Exercise details: Strip out the pictures and output each remaining line of the data word for word.

━━━ Input

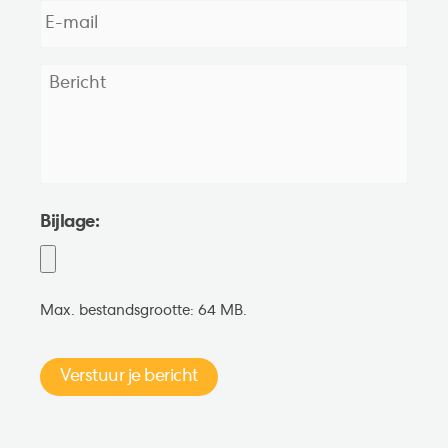
mail
*
Bericht
*
Bijlage:
Max. bestandsgrootte: 64 MB.
Verstuur je bericht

━━━━━━

Exercise output:
mail
*
Bericht
*
Bijlage:
Max. bestandsgrootte: 64 MB.
Verstuur je bericht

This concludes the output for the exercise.